Averages are now A=50, B=25, C=25

Average A=49.99
Average B=25.01
Average C=25.00

Now how do you make it so that A, B and C have equal range of 0-100?

We need to randomize the position of A, B and C in the random generation, so each one has equal chance of a 0-100 or 0-50 range:

#!/usr/bin/env bash
declare -i NS=0 SA=0 SB=0 SC=0
declare -- AA="" AB="" AC=""
while [ $NS -lt 100000 ]; do
  ((A = RANDOM % 101, B = RANDOM % (101 - A), C = 100 - A - B ))
  # Random flip A, B, C to even random ranges
  case $((RANDOM % 6)) in
    1) # ACB
      ((_ = B, B = C, C = _))
      ;;
    2) # BAC
      ((_ = A, A = B, B = _))
      ;;
    3) # BCA
      ((_ = A, A = B, B = C, C = _))
      ;;
    4) # CAB
      ((_ = A, A = C, C = B, B = _ ))
      ;;
    5) # CBA
      ((_ = A, A = C, C = _ ))
      ;;
  esac
  ((SA += A, SB += B, SC += C, NS += 1))
done

AA="$(bc <<<"scale=12;$SA/$NS")"
AB="$(bc <<<"scale=12;$SB/$NS")"
AC="$(bc <<<"scale=12;$SC/$NS")"
LC_NUMERIC=POSIX
printf 'Average A=%.2f\n' "$AA"
printf 'Average B=%.2f\n' "$AB"
printf 'Average C=%.2f\n' "$AC"

Result with even range distribution:

Average A=33.24
Average B=33.36
Average C=33.39

It is now indeed an average of 100/3 for each one of A, B and C.

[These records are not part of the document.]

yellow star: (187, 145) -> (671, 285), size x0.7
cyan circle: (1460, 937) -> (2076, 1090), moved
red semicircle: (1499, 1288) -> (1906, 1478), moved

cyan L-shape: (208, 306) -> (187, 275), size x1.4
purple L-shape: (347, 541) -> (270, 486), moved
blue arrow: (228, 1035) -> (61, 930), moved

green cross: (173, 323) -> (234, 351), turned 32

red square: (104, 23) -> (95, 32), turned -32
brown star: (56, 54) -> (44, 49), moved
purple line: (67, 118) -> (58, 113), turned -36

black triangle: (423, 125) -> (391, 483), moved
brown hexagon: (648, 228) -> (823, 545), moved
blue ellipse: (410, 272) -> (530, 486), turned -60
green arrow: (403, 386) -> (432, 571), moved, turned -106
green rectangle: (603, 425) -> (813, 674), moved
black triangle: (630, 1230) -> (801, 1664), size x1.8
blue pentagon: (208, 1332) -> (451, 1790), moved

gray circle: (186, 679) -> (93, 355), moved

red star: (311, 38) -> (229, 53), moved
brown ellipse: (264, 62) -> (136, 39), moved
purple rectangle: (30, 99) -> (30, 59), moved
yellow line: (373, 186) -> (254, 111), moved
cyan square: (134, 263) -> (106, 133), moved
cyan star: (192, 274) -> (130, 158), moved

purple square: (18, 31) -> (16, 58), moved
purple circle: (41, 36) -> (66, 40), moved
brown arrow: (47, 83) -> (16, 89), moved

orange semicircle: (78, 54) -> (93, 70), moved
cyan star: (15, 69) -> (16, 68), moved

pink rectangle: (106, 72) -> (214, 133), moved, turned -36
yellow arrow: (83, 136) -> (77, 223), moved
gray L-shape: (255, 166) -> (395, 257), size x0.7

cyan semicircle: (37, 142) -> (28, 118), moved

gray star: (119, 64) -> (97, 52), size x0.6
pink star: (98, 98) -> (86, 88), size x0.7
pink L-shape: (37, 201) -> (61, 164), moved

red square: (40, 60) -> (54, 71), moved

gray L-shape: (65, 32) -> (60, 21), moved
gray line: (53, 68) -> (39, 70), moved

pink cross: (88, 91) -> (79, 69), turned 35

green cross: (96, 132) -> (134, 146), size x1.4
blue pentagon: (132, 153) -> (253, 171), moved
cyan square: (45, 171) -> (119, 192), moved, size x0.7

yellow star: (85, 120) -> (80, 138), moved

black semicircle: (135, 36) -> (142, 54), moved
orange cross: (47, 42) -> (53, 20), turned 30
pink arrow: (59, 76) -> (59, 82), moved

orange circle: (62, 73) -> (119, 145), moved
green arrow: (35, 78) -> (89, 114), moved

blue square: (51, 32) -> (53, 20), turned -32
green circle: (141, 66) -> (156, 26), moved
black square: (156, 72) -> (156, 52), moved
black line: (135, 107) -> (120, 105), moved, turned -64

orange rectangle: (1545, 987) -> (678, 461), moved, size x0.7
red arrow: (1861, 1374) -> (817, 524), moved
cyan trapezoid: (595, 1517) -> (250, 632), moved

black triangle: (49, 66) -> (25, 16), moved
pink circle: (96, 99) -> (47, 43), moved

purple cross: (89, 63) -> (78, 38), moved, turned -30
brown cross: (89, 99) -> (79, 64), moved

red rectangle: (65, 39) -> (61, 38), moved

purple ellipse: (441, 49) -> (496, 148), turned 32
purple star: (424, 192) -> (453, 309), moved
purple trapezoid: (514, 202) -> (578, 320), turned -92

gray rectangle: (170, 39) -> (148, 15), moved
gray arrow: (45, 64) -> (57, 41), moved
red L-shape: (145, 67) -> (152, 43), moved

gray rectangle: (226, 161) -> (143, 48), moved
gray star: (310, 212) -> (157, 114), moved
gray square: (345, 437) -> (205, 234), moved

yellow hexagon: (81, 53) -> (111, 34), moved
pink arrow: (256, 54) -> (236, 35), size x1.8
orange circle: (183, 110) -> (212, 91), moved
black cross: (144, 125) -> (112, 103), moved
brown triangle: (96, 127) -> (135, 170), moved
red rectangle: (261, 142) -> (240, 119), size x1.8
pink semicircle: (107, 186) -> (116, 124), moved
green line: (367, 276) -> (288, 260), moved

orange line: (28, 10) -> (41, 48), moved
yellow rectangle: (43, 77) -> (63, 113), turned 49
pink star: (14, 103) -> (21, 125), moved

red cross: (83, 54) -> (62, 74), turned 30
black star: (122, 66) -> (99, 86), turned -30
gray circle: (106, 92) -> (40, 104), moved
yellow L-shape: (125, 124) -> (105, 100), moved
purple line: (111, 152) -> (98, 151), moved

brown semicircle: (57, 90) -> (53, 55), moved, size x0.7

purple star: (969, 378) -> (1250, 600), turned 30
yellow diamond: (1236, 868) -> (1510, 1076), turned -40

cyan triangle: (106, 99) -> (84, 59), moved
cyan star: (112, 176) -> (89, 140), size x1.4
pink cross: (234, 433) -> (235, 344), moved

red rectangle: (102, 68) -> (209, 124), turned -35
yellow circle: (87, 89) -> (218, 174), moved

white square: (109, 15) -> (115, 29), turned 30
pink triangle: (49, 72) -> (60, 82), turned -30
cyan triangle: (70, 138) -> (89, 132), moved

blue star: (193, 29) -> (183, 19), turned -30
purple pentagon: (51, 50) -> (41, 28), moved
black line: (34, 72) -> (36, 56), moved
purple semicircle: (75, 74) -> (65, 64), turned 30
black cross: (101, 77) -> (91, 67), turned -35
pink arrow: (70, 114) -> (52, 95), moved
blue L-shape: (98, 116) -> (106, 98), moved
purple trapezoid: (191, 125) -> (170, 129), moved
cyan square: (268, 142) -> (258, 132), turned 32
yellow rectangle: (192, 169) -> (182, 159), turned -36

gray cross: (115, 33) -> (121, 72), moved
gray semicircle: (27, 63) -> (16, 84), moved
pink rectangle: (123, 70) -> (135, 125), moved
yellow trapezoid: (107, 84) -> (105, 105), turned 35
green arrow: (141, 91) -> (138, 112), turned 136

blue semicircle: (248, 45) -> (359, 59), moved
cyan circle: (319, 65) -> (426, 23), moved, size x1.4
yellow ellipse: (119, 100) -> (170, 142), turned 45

If you read down to this. You just had a tiny illustration of how randomness and statistics, distributions, chances is a non-trivial question.

And lets face it. In the code above, the range of 0..100 is not evenly distributed because Bash's $RANDOM gives a value in the 0..32767 range.

This is exactly 2¹⁵=32768 random values, that does not distributes evenly on modulo 101, because as you guess, 32768 is not a multiple of 101.

I give you the puzzle to solve, for obtaining an even range distribution of random values in the 0..100 range using Bash's $RANDOM :)

Solution to the evenly distributed random range:

To make sure to obtain a random number that is evenly distributed into a defined number of values with Bash's $RANDOM variable that has 32768 different values, we get the largest multiple of our range max and discard any $RANDOM that is higher than that.

If you have a 6-sided dice but have no 4-sided dice available:

  • 6/4 = 1.5, integer of 1.5 is 1
  • 1 * 4 = 4

If you roll your 6-sided dice to more than 4, you roll again until it is less than or equals to 4.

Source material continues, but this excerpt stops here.